• [Source data]
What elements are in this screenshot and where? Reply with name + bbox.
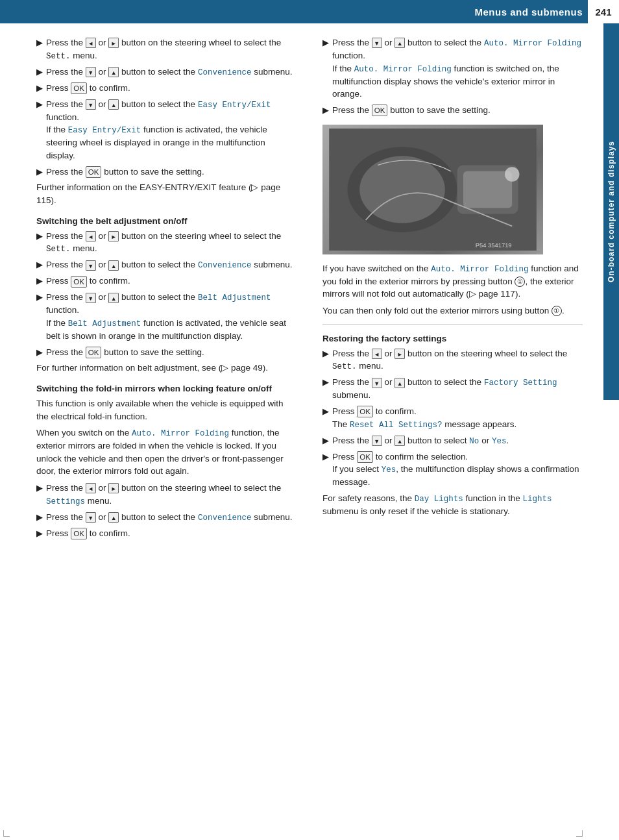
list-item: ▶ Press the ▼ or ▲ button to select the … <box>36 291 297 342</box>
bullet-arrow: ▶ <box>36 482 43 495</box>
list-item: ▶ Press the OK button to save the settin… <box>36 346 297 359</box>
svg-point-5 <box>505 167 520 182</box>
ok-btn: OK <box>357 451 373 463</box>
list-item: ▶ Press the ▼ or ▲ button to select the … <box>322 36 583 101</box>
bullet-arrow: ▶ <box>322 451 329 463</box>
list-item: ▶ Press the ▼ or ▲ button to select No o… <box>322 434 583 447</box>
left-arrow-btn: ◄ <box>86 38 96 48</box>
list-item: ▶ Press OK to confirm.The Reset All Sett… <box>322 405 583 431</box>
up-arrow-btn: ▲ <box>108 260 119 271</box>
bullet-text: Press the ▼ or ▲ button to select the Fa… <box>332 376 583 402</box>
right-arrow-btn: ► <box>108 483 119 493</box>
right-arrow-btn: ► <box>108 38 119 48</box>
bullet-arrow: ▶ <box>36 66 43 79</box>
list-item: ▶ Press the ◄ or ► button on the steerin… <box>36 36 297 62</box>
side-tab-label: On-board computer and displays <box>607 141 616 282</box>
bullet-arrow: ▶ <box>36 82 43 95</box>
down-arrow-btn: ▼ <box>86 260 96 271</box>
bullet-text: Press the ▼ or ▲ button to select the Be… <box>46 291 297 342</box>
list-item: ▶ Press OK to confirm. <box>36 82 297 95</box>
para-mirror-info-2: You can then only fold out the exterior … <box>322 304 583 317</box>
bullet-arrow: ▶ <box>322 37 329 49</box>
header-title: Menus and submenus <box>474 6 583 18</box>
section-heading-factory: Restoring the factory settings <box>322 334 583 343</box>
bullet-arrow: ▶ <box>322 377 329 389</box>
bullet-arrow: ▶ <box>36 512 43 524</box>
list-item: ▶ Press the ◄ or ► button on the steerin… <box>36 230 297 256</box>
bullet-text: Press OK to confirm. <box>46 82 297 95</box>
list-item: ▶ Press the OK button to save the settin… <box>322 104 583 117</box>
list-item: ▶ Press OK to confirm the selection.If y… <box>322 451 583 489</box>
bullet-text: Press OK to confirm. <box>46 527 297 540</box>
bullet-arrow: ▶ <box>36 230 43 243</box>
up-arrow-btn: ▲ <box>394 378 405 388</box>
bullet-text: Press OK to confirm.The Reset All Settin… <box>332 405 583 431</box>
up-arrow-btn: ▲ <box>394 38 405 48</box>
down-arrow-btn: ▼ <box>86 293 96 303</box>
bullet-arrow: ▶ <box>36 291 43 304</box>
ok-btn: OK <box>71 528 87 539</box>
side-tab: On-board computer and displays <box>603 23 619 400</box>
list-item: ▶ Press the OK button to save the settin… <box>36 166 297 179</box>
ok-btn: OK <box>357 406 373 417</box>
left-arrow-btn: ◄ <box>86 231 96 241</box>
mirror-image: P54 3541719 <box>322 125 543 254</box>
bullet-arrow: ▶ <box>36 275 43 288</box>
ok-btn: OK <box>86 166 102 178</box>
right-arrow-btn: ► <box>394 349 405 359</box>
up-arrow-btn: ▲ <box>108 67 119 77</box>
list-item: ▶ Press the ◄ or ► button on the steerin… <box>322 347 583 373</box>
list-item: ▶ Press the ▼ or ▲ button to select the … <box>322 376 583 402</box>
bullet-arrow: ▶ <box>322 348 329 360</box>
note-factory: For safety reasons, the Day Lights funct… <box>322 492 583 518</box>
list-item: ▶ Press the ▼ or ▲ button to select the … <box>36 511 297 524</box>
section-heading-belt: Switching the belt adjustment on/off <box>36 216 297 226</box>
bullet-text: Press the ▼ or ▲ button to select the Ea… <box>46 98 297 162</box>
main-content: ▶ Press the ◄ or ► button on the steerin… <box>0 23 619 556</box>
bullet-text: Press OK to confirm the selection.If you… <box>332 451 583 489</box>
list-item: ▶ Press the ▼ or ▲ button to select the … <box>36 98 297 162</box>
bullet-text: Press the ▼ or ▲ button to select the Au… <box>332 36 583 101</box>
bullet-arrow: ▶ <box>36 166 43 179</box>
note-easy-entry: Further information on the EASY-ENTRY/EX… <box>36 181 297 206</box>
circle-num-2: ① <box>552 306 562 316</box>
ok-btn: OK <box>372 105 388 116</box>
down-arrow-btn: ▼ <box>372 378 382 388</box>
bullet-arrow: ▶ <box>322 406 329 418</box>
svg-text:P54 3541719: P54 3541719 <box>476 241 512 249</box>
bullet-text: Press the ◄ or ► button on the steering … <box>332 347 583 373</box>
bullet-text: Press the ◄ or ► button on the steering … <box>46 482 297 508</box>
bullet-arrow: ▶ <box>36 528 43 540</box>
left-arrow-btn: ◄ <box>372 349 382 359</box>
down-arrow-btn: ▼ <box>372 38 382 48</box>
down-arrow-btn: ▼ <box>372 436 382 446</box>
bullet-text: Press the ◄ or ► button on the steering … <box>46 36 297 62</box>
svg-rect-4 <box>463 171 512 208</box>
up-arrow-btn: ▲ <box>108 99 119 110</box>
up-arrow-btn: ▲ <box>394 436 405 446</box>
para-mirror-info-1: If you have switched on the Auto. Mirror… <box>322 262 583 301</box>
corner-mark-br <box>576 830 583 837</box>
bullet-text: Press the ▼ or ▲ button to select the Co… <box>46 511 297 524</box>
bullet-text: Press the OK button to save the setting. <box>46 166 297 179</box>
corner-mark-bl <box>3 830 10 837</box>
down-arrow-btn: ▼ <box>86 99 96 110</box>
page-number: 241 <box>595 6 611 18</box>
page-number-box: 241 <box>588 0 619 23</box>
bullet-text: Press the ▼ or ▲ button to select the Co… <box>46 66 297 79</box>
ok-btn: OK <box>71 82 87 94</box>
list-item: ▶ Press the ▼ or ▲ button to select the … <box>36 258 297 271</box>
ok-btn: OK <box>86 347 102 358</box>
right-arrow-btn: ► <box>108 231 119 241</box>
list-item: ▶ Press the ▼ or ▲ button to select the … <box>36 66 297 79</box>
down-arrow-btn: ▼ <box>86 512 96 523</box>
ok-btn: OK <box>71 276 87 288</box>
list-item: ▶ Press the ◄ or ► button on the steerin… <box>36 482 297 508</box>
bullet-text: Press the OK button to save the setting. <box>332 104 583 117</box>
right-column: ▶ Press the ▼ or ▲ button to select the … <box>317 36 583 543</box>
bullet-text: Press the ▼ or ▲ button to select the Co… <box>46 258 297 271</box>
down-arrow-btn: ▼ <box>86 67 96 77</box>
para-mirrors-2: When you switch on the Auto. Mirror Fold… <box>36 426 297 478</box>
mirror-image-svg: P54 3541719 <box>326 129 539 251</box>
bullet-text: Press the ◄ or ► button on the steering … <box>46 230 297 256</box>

• [ASSIGNMENT] Output every entry above verbatim, but leave out the pictures.

• [EXERCISE RESPONSE]
What elements are in this screenshot and where? Reply with name + bbox.
list-item: ▶ Press the ▼ or ▲ button to select the … <box>36 291 297 342</box>
bullet-arrow: ▶ <box>36 482 43 495</box>
list-item: ▶ Press the OK button to save the settin… <box>36 346 297 359</box>
svg-point-5 <box>505 167 520 182</box>
ok-btn: OK <box>357 451 373 463</box>
list-item: ▶ Press the ▼ or ▲ button to select the … <box>322 36 583 101</box>
bullet-arrow: ▶ <box>322 451 329 463</box>
list-item: ▶ Press the ▼ or ▲ button to select No o… <box>322 434 583 447</box>
left-arrow-btn: ◄ <box>86 38 96 48</box>
list-item: ▶ Press OK to confirm.The Reset All Sett… <box>322 405 583 431</box>
up-arrow-btn: ▲ <box>108 260 119 271</box>
bullet-text: Press the ▼ or ▲ button to select the Fa… <box>332 376 583 402</box>
right-arrow-btn: ► <box>108 483 119 493</box>
right-arrow-btn: ► <box>108 38 119 48</box>
bullet-arrow: ▶ <box>36 66 43 79</box>
list-item: ▶ Press the ◄ or ► button on the steerin… <box>36 36 297 62</box>
side-tab-label: On-board computer and displays <box>607 141 616 282</box>
bullet-arrow: ▶ <box>36 82 43 95</box>
down-arrow-btn: ▼ <box>86 260 96 271</box>
bullet-text: Press the ▼ or ▲ button to select the Be… <box>46 291 297 342</box>
list-item: ▶ Press OK to confirm. <box>36 82 297 95</box>
para-mirror-info-2: You can then only fold out the exterior … <box>322 304 583 317</box>
bullet-arrow: ▶ <box>322 37 329 49</box>
header-title: Menus and submenus <box>474 6 583 18</box>
section-heading-factory: Restoring the factory settings <box>322 334 583 343</box>
bullet-arrow: ▶ <box>322 377 329 389</box>
bullet-arrow: ▶ <box>36 512 43 524</box>
list-item: ▶ Press the ◄ or ► button on the steerin… <box>36 230 297 256</box>
bullet-text: Press OK to confirm. <box>46 82 297 95</box>
list-item: ▶ Press the OK button to save the settin… <box>322 104 583 117</box>
list-item: ▶ Press OK to confirm the selection.If y… <box>322 451 583 489</box>
bullet-text: Press OK to confirm. <box>46 527 297 540</box>
bullet-arrow: ▶ <box>36 230 43 243</box>
up-arrow-btn: ▲ <box>394 378 405 388</box>
bullet-text: Press OK to confirm.The Reset All Settin… <box>332 405 583 431</box>
up-arrow-btn: ▲ <box>394 38 405 48</box>
down-arrow-btn: ▼ <box>86 293 96 303</box>
bullet-arrow: ▶ <box>36 291 43 304</box>
ok-btn: OK <box>71 528 87 539</box>
side-tab: On-board computer and displays <box>603 23 619 400</box>
list-item: ▶ Press the OK button to save the settin… <box>36 166 297 179</box>
ok-btn: OK <box>357 406 373 417</box>
left-arrow-btn: ◄ <box>86 231 96 241</box>
mirror-image: P54 3541719 <box>322 125 543 254</box>
bullet-arrow: ▶ <box>36 275 43 288</box>
ok-btn: OK <box>86 166 102 178</box>
right-arrow-btn: ► <box>394 349 405 359</box>
up-arrow-btn: ▲ <box>108 67 119 77</box>
list-item: ▶ Press the ◄ or ► button on the steerin… <box>322 347 583 373</box>
list-item: ▶ Press the ▼ or ▲ button to select the … <box>322 376 583 402</box>
bullet-arrow: ▶ <box>322 348 329 360</box>
note-factory: For safety reasons, the Day Lights funct… <box>322 492 583 518</box>
list-item: ▶ Press the ▼ or ▲ button to select the … <box>36 511 297 524</box>
section-heading-belt: Switching the belt adjustment on/off <box>36 216 297 226</box>
bullet-text: Press the ▼ or ▲ button to select the Ea… <box>46 98 297 162</box>
main-content: ▶ Press the ◄ or ► button on the steerin… <box>0 23 619 556</box>
bullet-text: Press OK to confirm the selection.If you… <box>332 451 583 489</box>
list-item: ▶ Press the ▼ or ▲ button to select the … <box>36 98 297 162</box>
bullet-text: Press the ▼ or ▲ button to select the Au… <box>332 36 583 101</box>
bullet-arrow: ▶ <box>36 166 43 179</box>
note-easy-entry: Further information on the EASY-ENTRY/EX… <box>36 181 297 206</box>
circle-num-2: ① <box>552 306 562 316</box>
ok-btn: OK <box>372 105 388 116</box>
down-arrow-btn: ▼ <box>372 378 382 388</box>
bullet-arrow: ▶ <box>322 406 329 418</box>
svg-text:P54 3541719: P54 3541719 <box>476 241 512 249</box>
bullet-text: Press the ◄ or ► button on the steering … <box>332 347 583 373</box>
bullet-text: Press the ◄ or ► button on the steering … <box>46 482 297 508</box>
bullet-arrow: ▶ <box>36 528 43 540</box>
left-arrow-btn: ◄ <box>372 349 382 359</box>
down-arrow-btn: ▼ <box>372 38 382 48</box>
down-arrow-btn: ▼ <box>372 436 382 446</box>
bullet-text: Press the ◄ or ► button on the steering … <box>46 36 297 62</box>
svg-rect-4 <box>463 171 512 208</box>
up-arrow-btn: ▲ <box>108 99 119 110</box>
up-arrow-btn: ▲ <box>394 436 405 446</box>
para-mirror-info-1: If you have switched on the Auto. Mirror… <box>322 262 583 301</box>
corner-mark-br <box>576 830 583 837</box>
bullet-text: Press the ▼ or ▲ button to select the Co… <box>46 511 297 524</box>
bullet-text: Press the OK button to save the setting. <box>46 166 297 179</box>
corner-mark-bl <box>3 830 10 837</box>
down-arrow-btn: ▼ <box>86 99 96 110</box>
page-number: 241 <box>595 6 611 18</box>
page-number-box: 241 <box>588 0 619 23</box>
bullet-text: Press the ▼ or ▲ button to select the Co… <box>46 66 297 79</box>
ok-btn: OK <box>71 82 87 94</box>
list-item: ▶ Press the ▼ or ▲ button to select the … <box>36 258 297 271</box>
ok-btn: OK <box>86 347 102 358</box>
right-arrow-btn: ► <box>108 231 119 241</box>
list-item: ▶ Press the ▼ or ▲ button to select the … <box>36 66 297 79</box>
down-arrow-btn: ▼ <box>86 512 96 523</box>
ok-btn: OK <box>71 276 87 288</box>
list-item: ▶ Press the ◄ or ► button on the steerin… <box>36 482 297 508</box>
bullet-text: Press the OK button to save the setting. <box>332 104 583 117</box>
right-column: ▶ Press the ▼ or ▲ button to select the … <box>317 36 583 543</box>
bullet-text: Press the ▼ or ▲ button to select the Co… <box>46 258 297 271</box>
down-arrow-btn: ▼ <box>86 67 96 77</box>
para-mirrors-2: When you switch on the Auto. Mirror Fold… <box>36 426 297 478</box>
mirror-image-svg: P54 3541719 <box>326 129 539 251</box>
bullet-text: Press the ◄ or ► button on the steering … <box>46 230 297 256</box>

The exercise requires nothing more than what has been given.